When I worked at Juno, all of the project managers were trying to work the ladder, kiss the right ass, make everything look good, so they could get closer to the top. It bothered me a lot, because tech writers should be immune to that kind of political stuff. We deal more with telling people the truth than doing the smoke and mirrors bit. And a lot of tech writers have actual work to do, while project managers just go to meetings, write memos about going to meetings, and draw project plans that say when there will be more meetings. They do report what work is being done, and most of the time they make it seem as if they were responsible. But most of the time, it’s tech writers, trainers, programmers, or other grunts that actually do the work. So basically, being a tech writer is a bad situation, because you’re doing a lot of work you won’t get recognition for, and even if you did, there’s nowhere for you to move in the company.

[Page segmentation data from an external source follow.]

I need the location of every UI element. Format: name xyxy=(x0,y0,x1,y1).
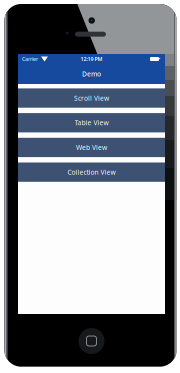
staticText: 12:19 PM xyxy=(80,56,102,63)
button[interactable]: Scroll View xyxy=(18,88,165,108)
staticText: Table View xyxy=(74,118,108,127)
button[interactable]: Table View xyxy=(18,113,165,132)
staticText: Carrier xyxy=(22,56,38,63)
staticText: Collection View xyxy=(68,168,116,177)
button[interactable]: Collection View xyxy=(18,162,165,182)
staticText: Demo xyxy=(82,70,101,78)
staticText: Web View xyxy=(76,143,107,152)
staticText: Scroll View xyxy=(74,94,109,102)
button[interactable]: Web View xyxy=(18,138,165,157)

So why do I do it? It pays a lot more than anything else I could do. And sometimes, it isn’t bad. Even though Juno got fucked up in the end, I had a manager that upped my salary by a third because I worked hard. I had another let me hire someone with virtually no conditionality, as long as I thought they would well with me. And I had a boss give me a $10,000 bonus after I took pretty much no vacation in 2000. And my current job has almost no political situation. I get to hide out and write docs without any distraction.

Speaking of techwriting, I have a brand new copy of FrameMaker 7.0 sitting on my desk. So I need to break the seal, cut off the shrinkwrap, and see how this thing will make my life more complete.